My little brother (I say little, he's 4 years younger than me and outweighs me by 25 pounds and is probably 5 inches taller than me), has always been the most athletic of the family. MVP of everything. Four sport letterman. The kid doesn't work out for 6 months and still owns up on everything he does.
Then there's me. I always hated running, couldn't stand squatting, hated to eat right, loved to eat wrong, loved to lounge around, loved to be lazy. I shaped up a little when I started college, found out how to work smarter and harder, found what was stupid and what worked for me. Then I found Crossfit.
Allow me to make some comparisons:
Freshman year in highschool/Sophomore year in college/Currently
Squat 95/220/345
Press ??/105/177
Deadlift ??/295/400
C&J ??/135/252
Snatch ??/??/205
Pull-Ups 0/21/52
5K Yeah right/26:52/20:28
Fran (n/a)/9:44/3:48
Helen (n/a)/15:02/7:37
It's not that I changed up too many things. I don't have a degree in exercise science. I wasn't a collegiate athlete. I never weighed over 150 pounds until I was a senior in highschool.
I did decide to suck it up. I decided that if I wanted something to happen, it was going to, and nothing was going to deter me from that course of action. Nothing. Not foolish high school coaches, not deficiency of information, not discouraging teammates, not one damn thing.
And it worked.
The message I want you to take here today isn't my sob story, not my rant about where I came from, my origin story. I don't really care if you like me. I don't really care what you think about me. But I do care about where you are going. I do care that you are stooped by a broken leg, or an autoimmune disease, not lack of willpower. I care that you give every day your absolute best, no matter what that may be.

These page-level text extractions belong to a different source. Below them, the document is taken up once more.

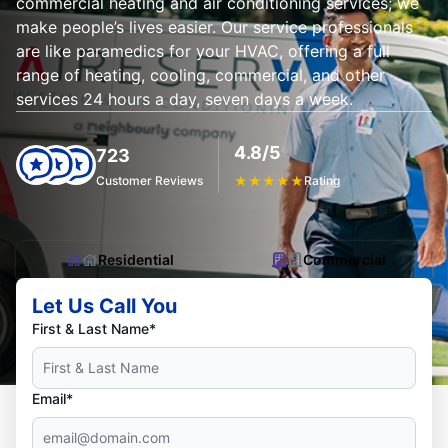
commercial heating and air conditioning services; we
make people’s lives easier. Our service professionals
are like paramedics for your HVAC, offering a full
range of heating, cooling, commercial, and other
services 24 hours a day, seven days a week.
4.8/5
723
Customer Reviews
★
★
★
★
★
Rating
Residential
Commercial
Let Us Call You
First & Last Name*
Email*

There's always going to be someone out there who is better than you. There's always going to be someone out there who is worse than you. At the end of the day, it's only about what you can do. Stop finding reasons not to succeed. Stop making excuses why you can't. You can be the most intimidating, powerful, rip-roaring face-melting monster out there, or you can be a weak, miserable, coach-potato fat-ass no-can-do'er. Decide. Commit. Destroy.